Por no poder dormir acudí a los somníferos

El maravilloso mundo de las drogas con receta médica me ha proporcionado grandes momentos, pero ninguna me ha ayudado tanto a la hora de superar mis problemas como lo ha hecho el Zolpidem.

No recuerdo con exactitud cuantos años tenía la primera vez que un doctor de la Seguridad Social me recetó por primera vez una mágica caja Zolpidem —que se vende bajo los nombres de Stilnox, Ambien o Sublinox—, pero fue una de esas drogas que llegan a tu vida para quedarse y, lo que es mejor aún, para hacerlo sólo con beneficios y sin problemas asociados a su uso. Y de hecho, aquí se ha quedado hasta hoy en día.

Conocí siendo bastante joven el mundo de los drogas con receta —aparte de las que se vendían en la calle como la centramina y la dexedrina, las cuales ya conocía desde que que empecé a currar en bares de copas— y no por nada heroico ni llamativo: unos buenos cuernos —merecidos debo añadir— que me puso mi novia de aquella época y que me dejaron jodido, muy jodido. Todo comenzó cuando me di cuenta de que llevaba cuatro días sin salir de la habitación, sin tener hambre y, algo mucho más sintomático, sin ganas ni de masturbarme ni de llamar a mi amante —por eso eran merecidos—.

Fui al médico de cabecera sin ánimo de conseguir sacarle ninguna droga, solo para contarle cómo me encontraba — la verdad es que estaba honestamente preocupado por mi libido, algo así nunca me había pasado hasta entonces—. "Depresión", me dijo. También me dijo que no me preocupase, que era lo normal si me ponían los cuernos, y que aunque parecía el fin del mundo la cosa mejoraría con los días y unas pastillas. Así conseguí mi primer antidepresivo, el famoso Prozac, y mis primeras benzodiacepinas Sedotime. Al cabo de 3 meses, me había olvidado de la depresión, de mi chica —que volvía a ser mi chica pero yo ya volvía a tener otra amante— y de todos los males. De todos, menos del insomnio.

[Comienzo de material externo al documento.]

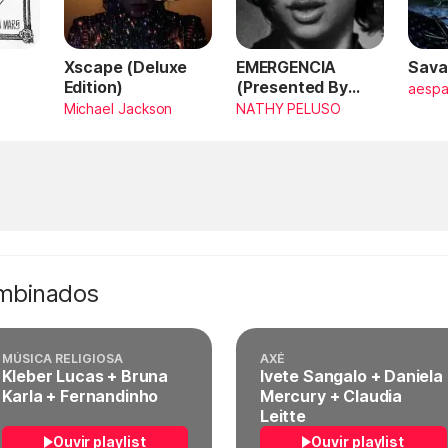
Xscape (Deluxe
EMERGENCIA
Sava
Edition)
(Presented By
aesp
PlayStation,
Michael Jackson
NATHY PELUSO
Horizon Forbidden
West)
ombinados
MÚSICA RELIGIOSA
AXÉ
Kleber Lucas + Bruna
Ivete Sangalo + Daniela
Karla + Fernandinho
Mercury + Claudia
Leitte
Ouvir playlist
Ouvir playlist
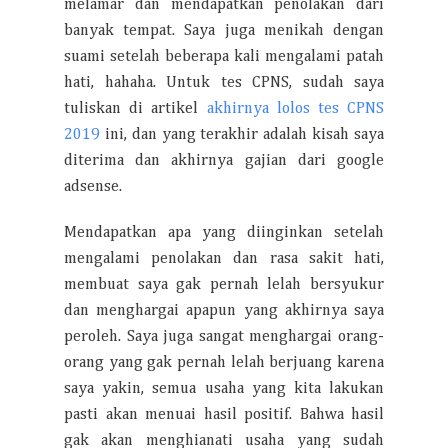
melamar dan mendapatkan penolakan dari
banyak tempat. Saya juga menikah dengan
suami setelah beberapa kali mengalami patah
hati, hahaha. Untuk tes CPNS, sudah saya
tuliskan di artikel
akhirnya lolos tes CPNS
2019
ini, dan yang terakhir adalah kisah saya
diterima dan akhirnya gajian dari google
adsense.
Mendapatkan apa yang diinginkan setelah
mengalami penolakan dan rasa sakit hati,
membuat saya gak pernah lelah bersyukur
dan menghargai apapun yang akhirnya saya
peroleh. Saya juga sangat menghargai orang-
orang yang gak pernah lelah berjuang karena
saya yakin, semua usaha yang kita lakukan
pasti akan menuai hasil positif. Bahwa hasil
gak akan menghianati usaha yang sudah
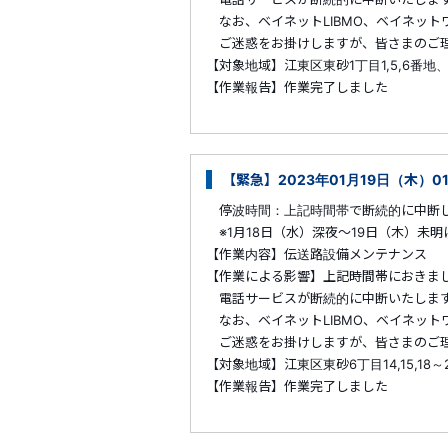
なお、ベイネットLIBMO、ベイネット
ご迷惑をお掛けしますが、皆さまのご理
【対象地域】江東区東砂1丁目1,5,6番地、東
【作業報告】作業完了しました
【緊急】2023年01月19日（木）01
停波時間：上記時間帯で断続的に中断
※1月18日（水）深夜～19日（木）未
【作業内容】伝送路設備メンテナンス
【作業による影響】上記時間帯におきま
電話サービスが断続的に中断いたしま
なお、ベイネットLIBMO、ベイネット
ご迷惑をお掛けしますが、皆さまのご理
【対象地域】江東区東砂6丁目14,15,18
【作業報告】作業完了しました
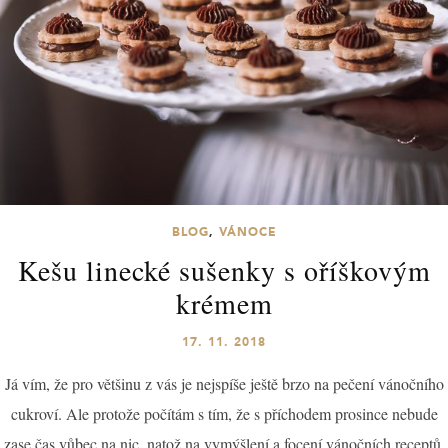
BLOG
,
VÁNOCE
Kešu linecké sušenky s oříškovým
krémem
17. 11. 2018
Já vím, že pro většinu z vás je nejspíše ještě brzo na pečení vánočního
cukroví. Ale protože počítám s tím, že s příchodem prosince nebude
zase čas vůbec na nic, natož na vymýšlení a focení vánočních receptů,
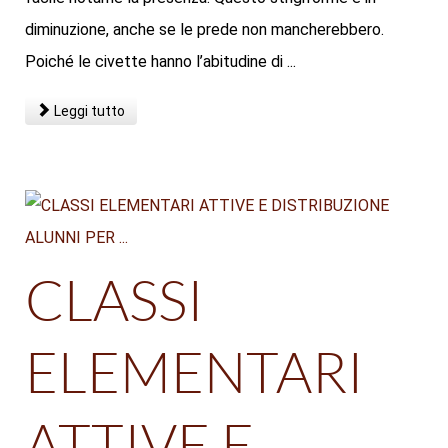
diminuzione, anche se le prede non mancherebbero.
Poiché le civette hanno l’abitudine di ...
Leggi tutto
CLASSI
ELEMENTARI
ATTIVE E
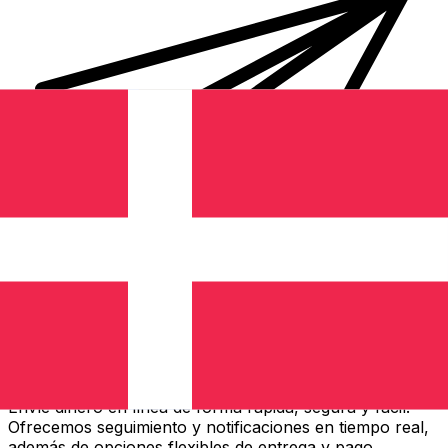
Transferencias de dinero internacionales Xe
Envíe dinero en línea de forma rápida, segura y fácil.
Ofrecemos seguimiento y notificaciones en tiempo real,
además de opciones flexibles de entrega y pago.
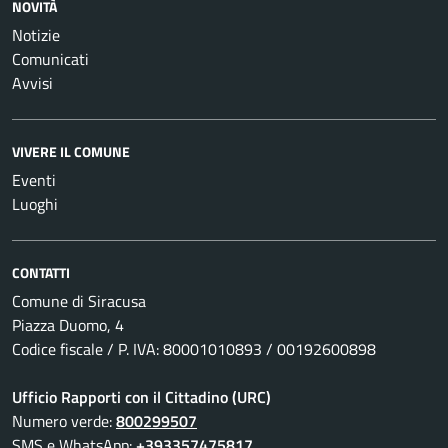
NOVITÀ
Notizie
Comunicati
Avvisi
VIVERE IL COMUNE
Eventi
Luoghi
CONTATTI
Comune di Siracusa
Piazza Duomo, 4
Codice fiscale / P. IVA: 80001010893 / 00192600898
Ufficio Rapporti con il Cittadino (URC)
Numero verde:
800299507
SMS e WhatsApp:
+393357475817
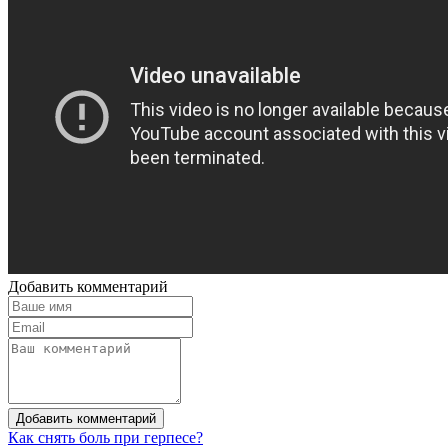
Добавить комментарий
Добавить комментарий
Как снять боль при герпесе?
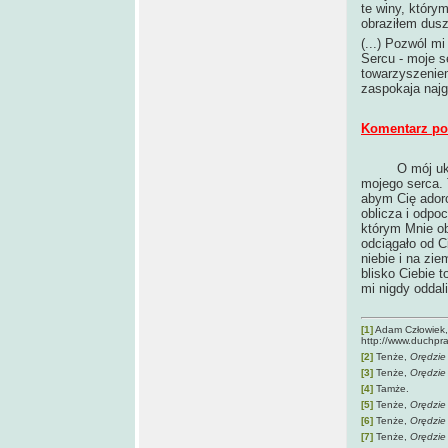
te winy, który
obraziłem dusz
(...) Pozwól m
Sercu - moje s
towarzyszeniem
zaspokaja najg
Komentarz po 
O mój uk
mojego serca. T
abym Cię ador
oblicza i odpo
którym Mnie ob
odciągało od C
niebie i na z
blisko Ciebie 
mi nigdy oddal
[1]
Adam Człowiek
http://www.duch
[2]
Tenże,
Orędzie
[3]
Tenże,
Orędzie
[4]
Tamże.
[5]
Tenże,
Orędzie
[6]
Tenże,
Orędzie
[7]
Tenże,
Orędzie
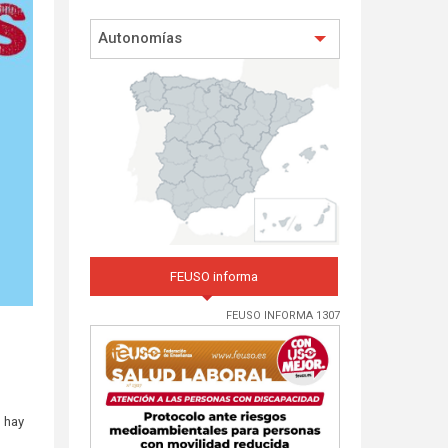
Autonomías
FEUSO informa
FEUSO INFORMA 1307
 hay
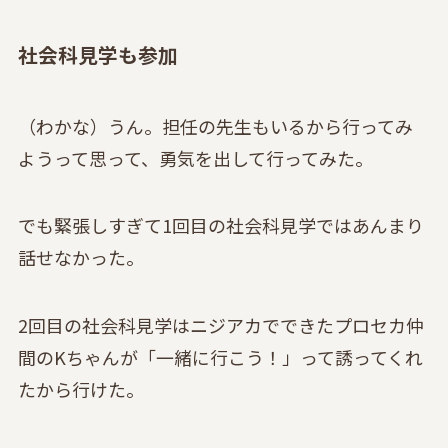
社会科見学も参加
（わかな）うん。担任の先生もいるから行ってみ
ようって思って、勇気を出して行ってみた。
でも緊張しすぎて1回目の社会科見学ではあんまり
話せなかった。
2回目の社会科見学はニジアカでできたプロセカ仲
間のKちゃんが「一緒に行こう！」って誘ってくれ
たから行けた。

¡Con lo bien que había dormido los primeros días con el Sedotime! La tolerancia lo volvió poco efectivo para la inducción al sueño, pero muy útil para mantenerlo. Así que acudí al médico de nuevo, que me empezaba a caer cada vez más simpático (para mí ha sido el mejor profesional que tuve en la sanidad pública, sin bromear) y le conté que no dormía otra vez. Así que empezamos a probar con toda la lista de benzodiacepinas que hay en el vademecum. Lexatin para ir tanteando, Valium para ver si al relajar la musculatura mejoraba, Tranxilium por si era ansiedad generalizada, y así hasta el durísimo Rohipnol, que no conseguí que me recetase más que un par de veces porque para entonces aterrizó en el mercado el Zolpidem.

El Zolpidem fue la primera de una familia nueva: las drogas-Z (Z-drugs). No son benzodiacepinas en sentido estricto, aunque actúan sobre los mismos receptores, y parecen causar mucha menos adicción siendo estupendas para la inducción al sueño. Sólo para eso, para el inicio del sueño, para arrancar a dormir... por eso hay que tomarlas directamente en la misma cama, y no andar paseándose por casa, yendo al baño o a la cocina.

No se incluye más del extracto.